◆ **Exercise objective**: Reproduce exactly the lines below, starting with the line that contains "La fisioterapia podría" and ending with the last line of the records, both included, and nothing else.

*** Data provided ***

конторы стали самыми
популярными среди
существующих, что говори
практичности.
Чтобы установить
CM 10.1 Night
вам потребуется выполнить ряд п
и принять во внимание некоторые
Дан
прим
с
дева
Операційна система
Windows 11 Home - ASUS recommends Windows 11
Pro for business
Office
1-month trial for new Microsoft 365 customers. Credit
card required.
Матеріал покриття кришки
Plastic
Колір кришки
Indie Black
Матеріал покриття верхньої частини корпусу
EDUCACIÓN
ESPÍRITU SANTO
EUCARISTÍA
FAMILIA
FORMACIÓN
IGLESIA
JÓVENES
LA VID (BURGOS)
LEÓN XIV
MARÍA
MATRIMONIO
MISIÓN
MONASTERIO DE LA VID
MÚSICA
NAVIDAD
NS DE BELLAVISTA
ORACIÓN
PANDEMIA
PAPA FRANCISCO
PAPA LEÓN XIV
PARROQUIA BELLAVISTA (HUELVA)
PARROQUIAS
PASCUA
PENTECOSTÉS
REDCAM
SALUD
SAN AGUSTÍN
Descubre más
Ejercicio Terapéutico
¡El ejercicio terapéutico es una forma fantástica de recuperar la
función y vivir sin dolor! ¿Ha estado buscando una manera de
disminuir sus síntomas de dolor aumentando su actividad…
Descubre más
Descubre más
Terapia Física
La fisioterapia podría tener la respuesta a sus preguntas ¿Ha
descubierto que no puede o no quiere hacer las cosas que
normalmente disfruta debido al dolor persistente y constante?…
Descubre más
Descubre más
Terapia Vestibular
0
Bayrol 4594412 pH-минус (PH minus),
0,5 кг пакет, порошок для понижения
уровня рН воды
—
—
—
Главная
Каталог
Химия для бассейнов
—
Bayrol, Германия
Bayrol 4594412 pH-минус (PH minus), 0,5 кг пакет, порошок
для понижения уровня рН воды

*** End of Data provided ***

◆ **Written reply**:
La fisioterapia podría tener la respuesta a sus preguntas ¿Ha
descubierto que no puede o no quiere hacer las cosas que
normalmente disfruta debido al dolor persistente y constante?…
Descubre más
Descubre más
Terapia Vestibular
0
Bayrol 4594412 pH-минус (PH minus),
0,5 кг пакет, порошок для понижения
уровня рН воды
—
—
—
Главная
Каталог
Химия для бассейнов
—
Bayrol, Германия
Bayrol 4594412 pH-минус (PH minus), 0,5 кг пакет, порошок
для понижения уровня рН воды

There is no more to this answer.